Exchange 2007: Always On
Most organizations need their data available every second of every day. Unfortunately,
computers, networks and storage devices will all fail eventually -- no matter
how much we pay for them or how closely we monitor them.
Disaster recovery solutions are our most common defense against such technology
failures. However, these only let you restore your data back to the point of
disaster. Data and time are bound to be lost, and even if the time lost is minimal,
time lost is still money lost.
The catch phrase these days for keeping systems running is "High Availability."
The promise of high availability solutions is 24/7 uptime -- or, more accurately,
no unscheduled downtime. There are three primary options for high availability
with Exchange Server 2007: Local Continuous Replication, Cluster Continuous
Replication and Single Copy Clusters.
Understanding these options will give you a better vision of what you can provide
your organization when you're deploying Exchange Server 2007 out of the box.
These solutions all provide varying degrees of high availability, so not all
solutions are equal-and not all solutions involve clustering. Clustering is
often synonymous with the concept of high availability, but it's no longer an
First Line of Defense: Transaction Logs
Exchange makes a valiant attempt to provide its own redundancy right out of
the box. Part of Exchange's overall architecture includes storage groups. Each
of these storage groups contains several databases. Exchange 2007 Standard Edition
lets you create up to five storage groups and mount up to five databases. Exchange
2007 Enterprise Edition lets you create up to 50 storage groups and mount up
to 50 databases.
When you install Exchange in the mailbox server role, you'll find one default
storage group, which contains one default mailbox database (typically labeled
Mailbox Database.edb, as database files use .EDB extensions). For each new database
you add, you increase the number of .EDB files within a storage group. You could
also create additional storage groups with additional databases.
Transaction logs help keep each database up-to-date. When data comes into the
Exchange server, typically as an e-mail message, it enters the system memory.
From memory, it's written to a transaction log. Each log reaches a maximum size
of 1MB (a reduction from 5MB in Exchange 2003).

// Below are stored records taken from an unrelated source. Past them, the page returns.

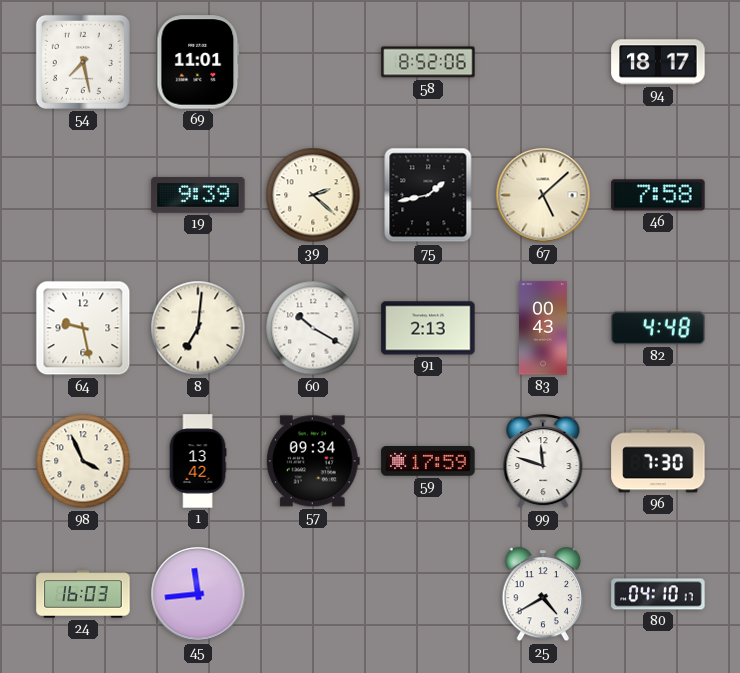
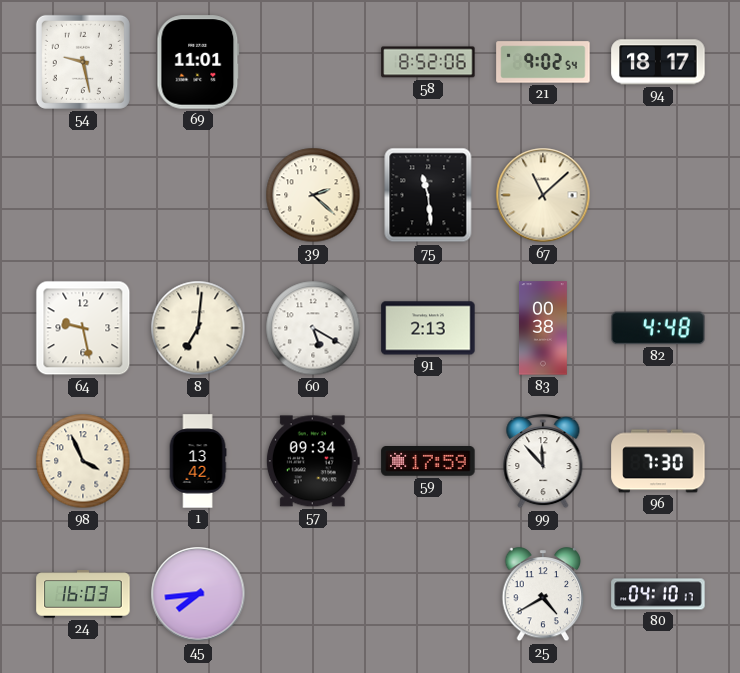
54: 7:28 -> 9:28
21: none -> 9:02
19: 9:39 -> none
75: 1:43 -> 11:29
67: 5:08 -> 11:08
46: 7:58 -> none
60: 10:20 -> 5:20
83: 00:43 -> 00:38
99: 11:48 -> 11:53
45: 11:44 -> 7:44
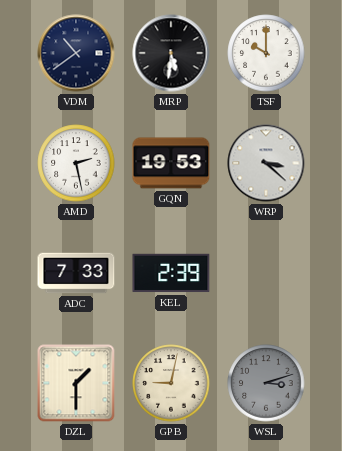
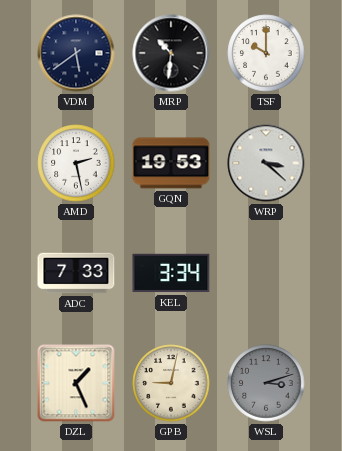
VDM: 10:39 -> 5:39
MRP: 5:31 -> 10:31
KEL: 2:39 -> 3:34
DZL: 1:30 -> 1:26
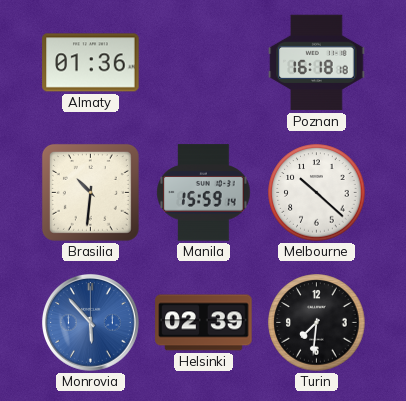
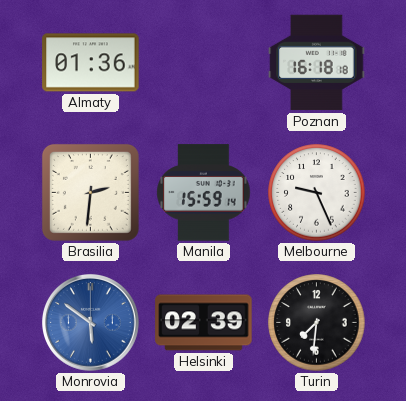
Brasilia: 10:31 -> 2:31
Melbourne: 10:22 -> 9:26
Monrovia: 5:53 -> 5:51
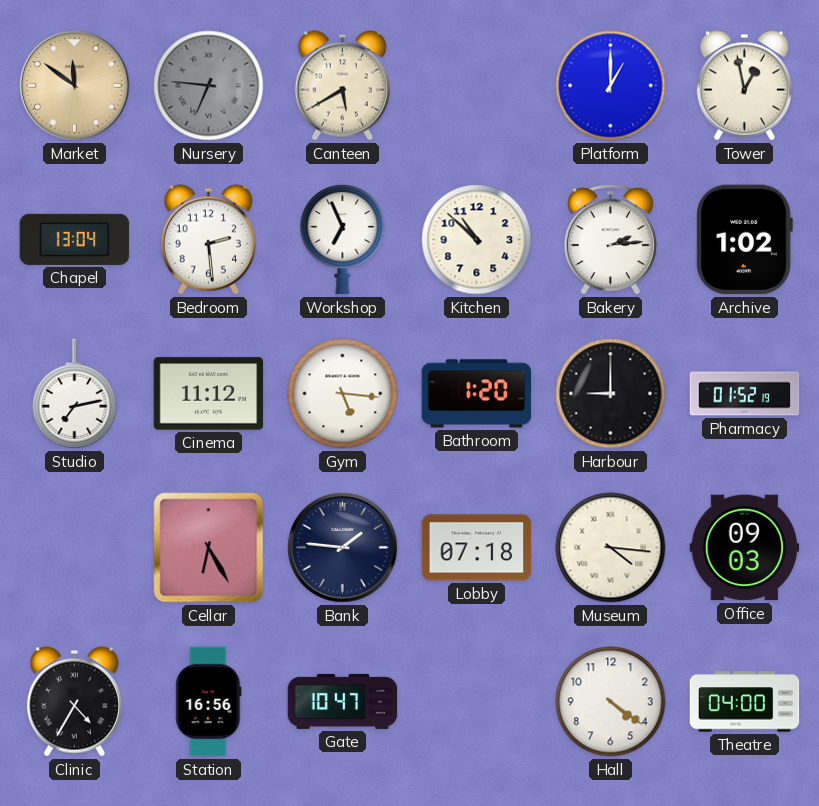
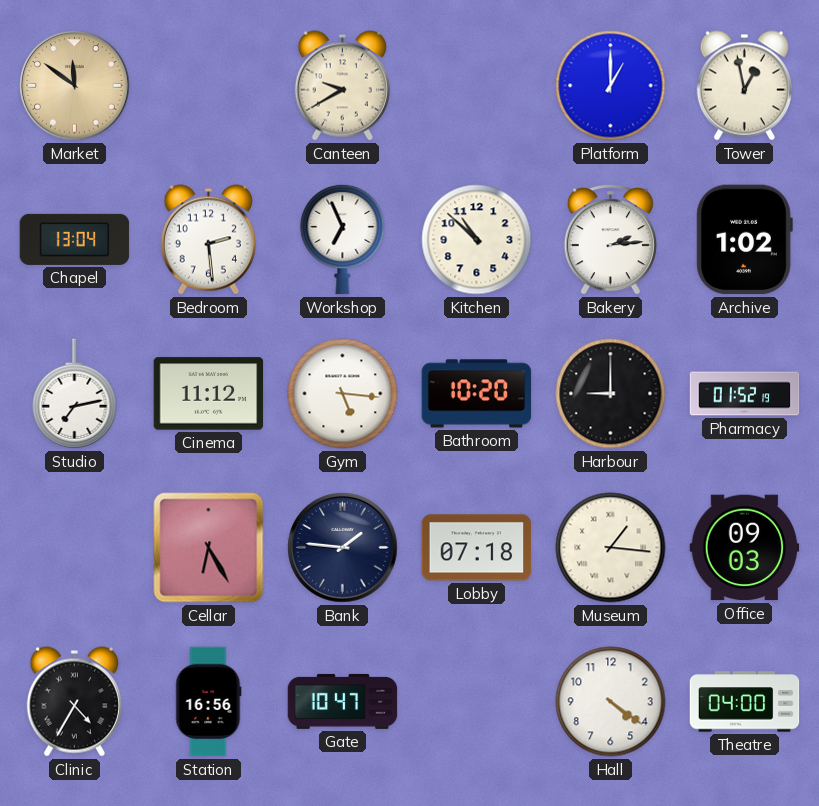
Nursery: 6:46 -> none
Canteen: 5:40 -> 9:40
Bathroom: 1:20 -> 10:20
Museum: 4:16 -> 1:16
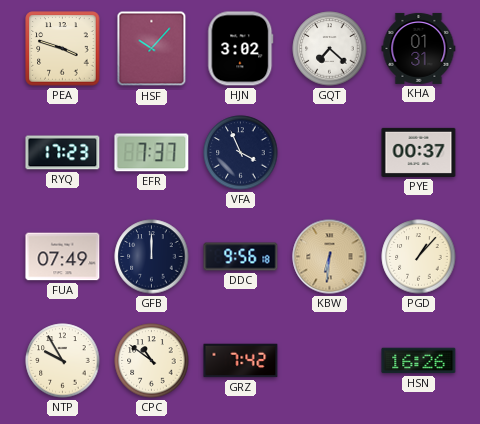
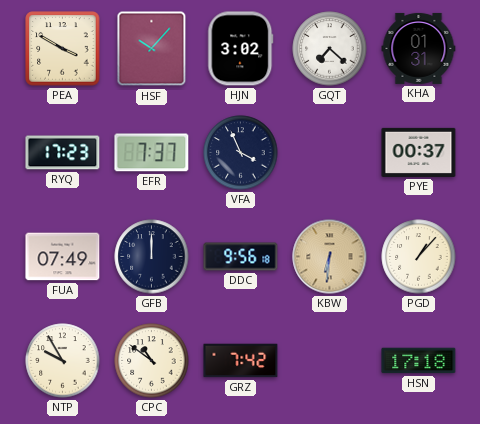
PEA: 3:48 -> 3:50
HSN: 16:26 -> 17:18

These transaction logs are eventually
added to the database that stores the mailbox for the intended recipient.
There's a check file that keeps track of which transaction logs have been updated
into the database. The benefit here is that you have redundancy, although it
acts as protection for you only if you go through the effort of separating the
disk location of your logs and database.
This allows for better performance and proper disaster recovery. In the event
that the database is corrupted or the disk carrying the database crashes, those
transaction logs are invaluable. You can combine them with the latest backup
to restore your system. Understanding how the transaction logs and the database
work together is essential to understanding these high availability solutions
for Exchange 2007.
High Stakes, High Availability
As mentioned earlier, there are three primary high availability options beyond
your ability to structure your database and transaction logs for improved performance
and availability. Placing your database on a Raid 5 disk structure and mirroring
your transaction logs is a recommended practice, but even that won't prevent
If you want to go beyond the standard recommendations, consider something like
Local Continuous Replication (LCR). LCR is a single-server solution that uses
asynchronous log shipping and replay from one set of disks to another (see Figure
[Click on image for larger view.]
|Figure 1. Local
Continuous Replication works by continuously making and updating copies
of the transaction log.
So what does asynchronous log shipping mean? When you first establish an LCR
-- or even Cluster Continuous Replication (CCR), for that matter (more on that
later) -- it makes a copy of the database. Transaction logs keep the database
up-to-date from that point forward. A log is closed once it has been entered
into the database. You can have it shipped over to the second disk and replayed
into the secondary copy of the database.
The caveat here is that this time divergence means the secondary copy can't
be 100 percent in sync with its primary. This means is you have the potential
to lose some data, depending on when a failure occurs.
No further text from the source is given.